The gaps down on the daily charts for the S&P 500, NASDAQ and Dow Jones charts have some of the earmarks of being exhaustion gaps and not continuation gaps.
The 2:00 central time February consumer credit report is expected to show a $15 billion increase.
While traders currently are focusing on the negative implications of trade tariffs and geopolitical issues, a more accommodative Federal Open Market Committee will support futures later this year.
CURRENCY FUTURES
The U.S. dollar index is lower today.
The fundamentals for the greenback remain bearish.
Euro zone retail trade increased 0.3% month-over-month in February 2025, following three consecutive months of stagnation, but fell below market expectations for a 0.5% increase.
The Halifax House Price Index in the U.K. Increased by 2.8% year-over-year in March 2025, which is unchanged from a slightly revised figure in February and marking the slowest growth rate since July 2024.
The Japanese yen is a little lower today after recently trading higher due to a flight to safety flow of funds.

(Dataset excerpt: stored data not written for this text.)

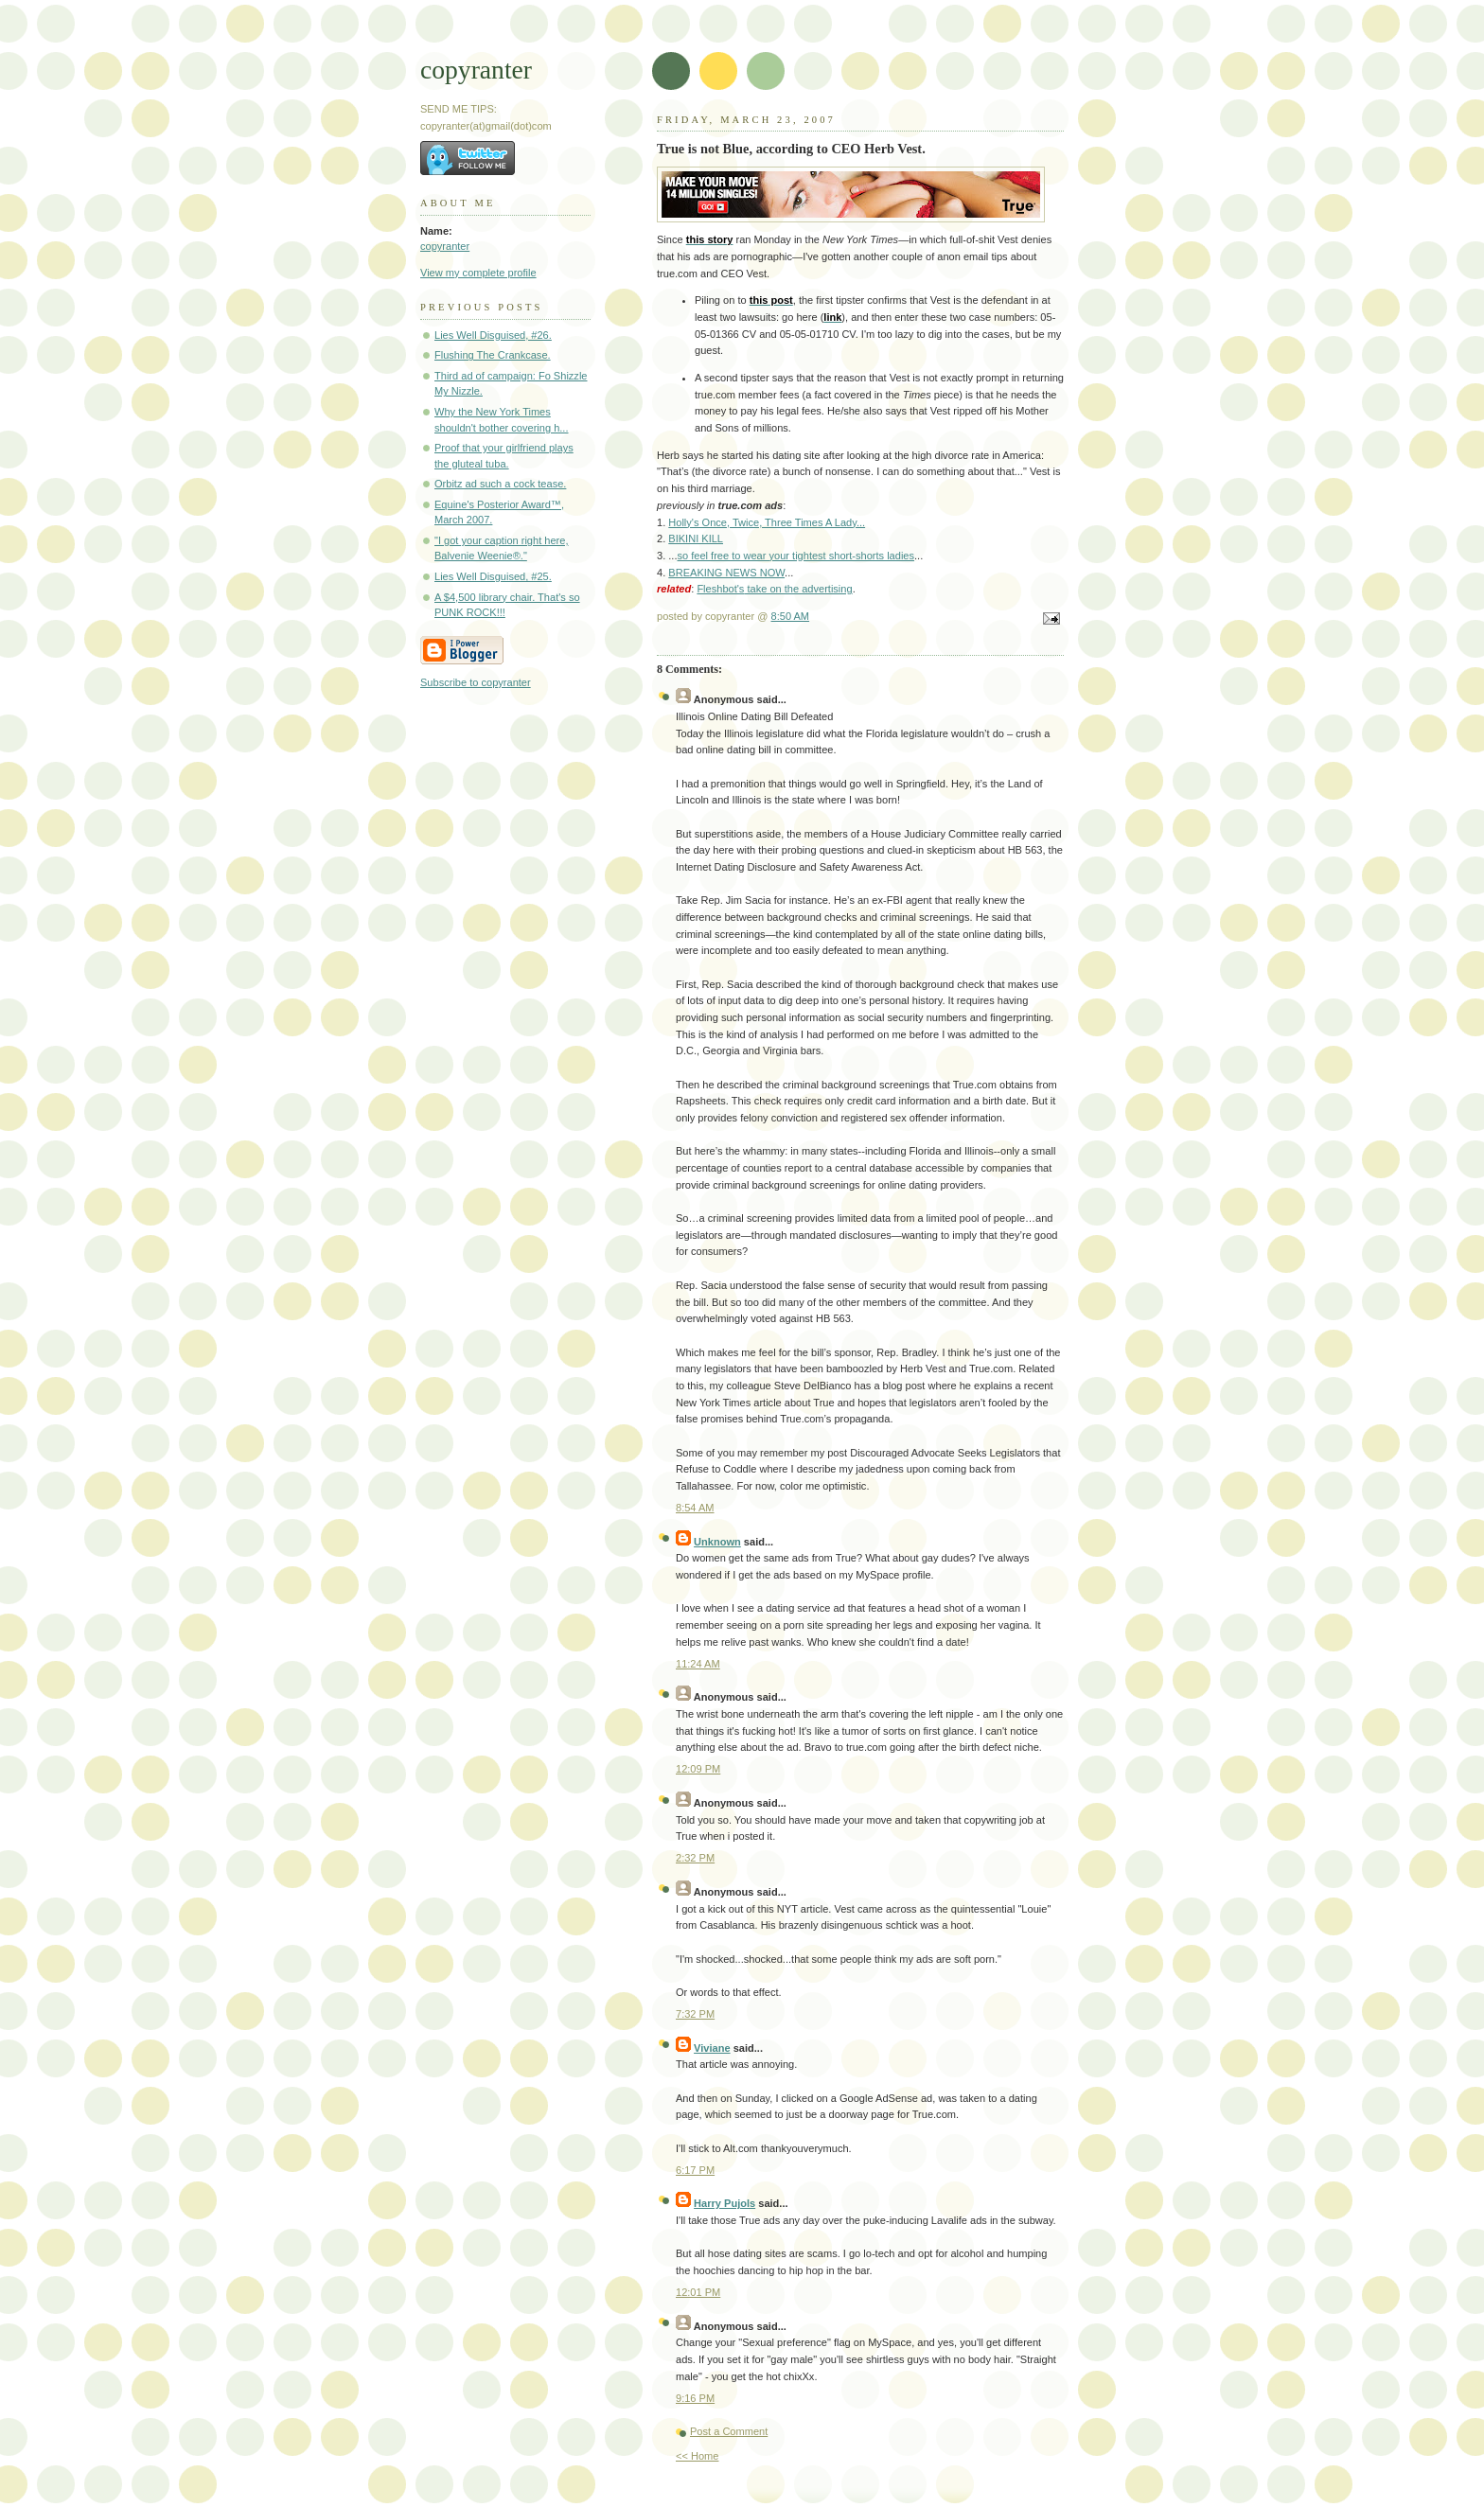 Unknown (717, 1541)
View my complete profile (478, 272)
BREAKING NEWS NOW (726, 572)
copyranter (476, 69)
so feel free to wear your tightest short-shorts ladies (796, 555)
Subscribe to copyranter (475, 682)
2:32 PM (695, 1857)
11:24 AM (698, 1663)
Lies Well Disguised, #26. (493, 335)
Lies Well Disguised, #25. (493, 576)
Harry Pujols (724, 2203)
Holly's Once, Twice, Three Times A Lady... (766, 522)
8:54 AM (695, 1507)
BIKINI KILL (695, 538)
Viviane (712, 2048)
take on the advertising (774, 588)
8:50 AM (790, 616)
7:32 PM (695, 2014)
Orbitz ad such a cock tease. (500, 483)
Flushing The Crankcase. (492, 355)
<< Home (697, 2456)
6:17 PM (695, 2170)
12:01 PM (698, 2292)
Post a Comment (729, 2431)
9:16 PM (695, 2398)
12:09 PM (698, 1768) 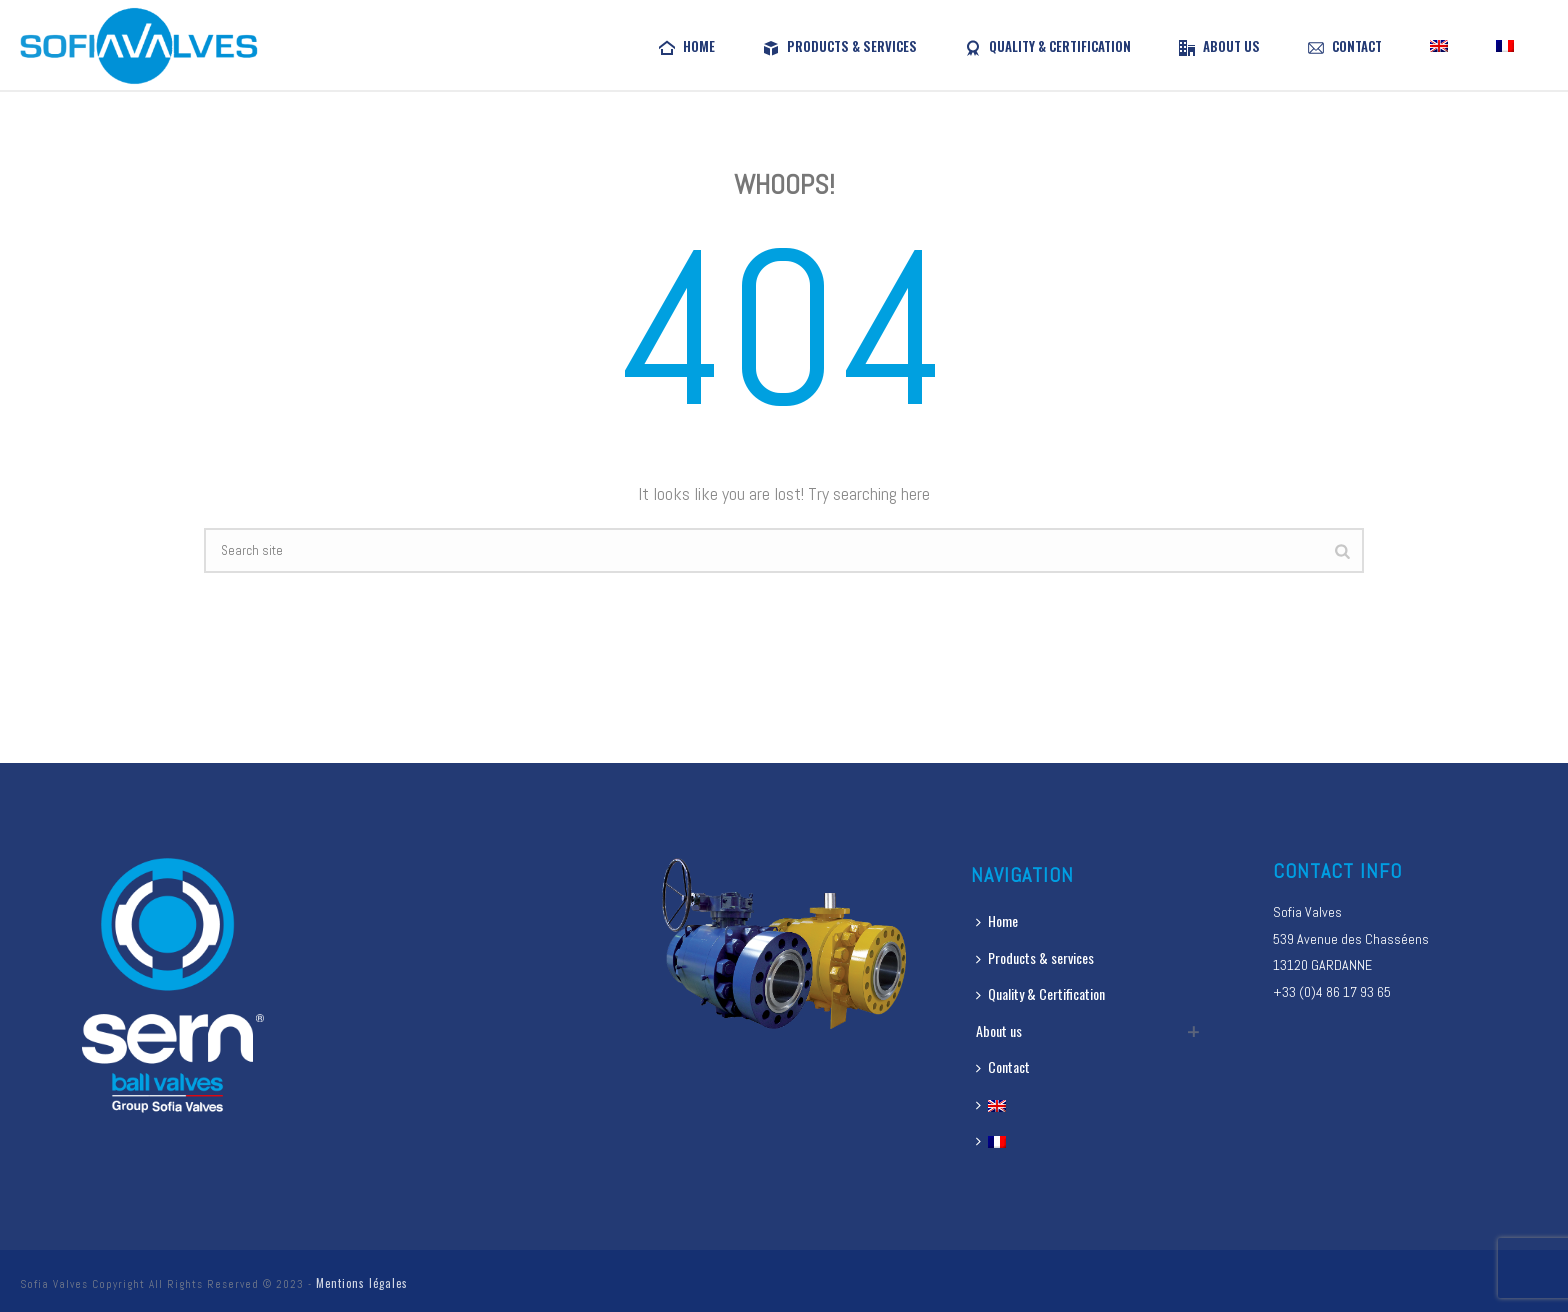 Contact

In addition, the yen has recently been supported by comments from Bank of Japan Deputy Governor Uchida when he said the central bank will raise interest rates if underlying inflation heightens against a background of continued improvements in economy.
The Australian dollar declined to five-year lows on Monday, due to fears of a recession in Australia. It is likely that the Reserve Bank of Australia will lower its key interest rate by 25 basis points at its policy meeting on May 20. Markets see a 20% chance that the RBA bank could even deliver a 50-basis points rate cut in May.
INTEREST RATE MARKET FUTURES
Flight to safety buying is coming into futures at the front of the yield curve as it appears that the Federal Open Market Committee will more aggressively move to accommodation this year.
The FOMC will likely lower its key interest rate by 25 basis points four times in 2025. Currently there is a 51% probability that the FOMC will implement its first cut at its May 7 policy meeting.
The yield on the U.S. 10-year Treasury note declined to around 3.99%, which is the lowest level since mid-October.
The fundamentals and technicals remain bullish for the interest rate market futures.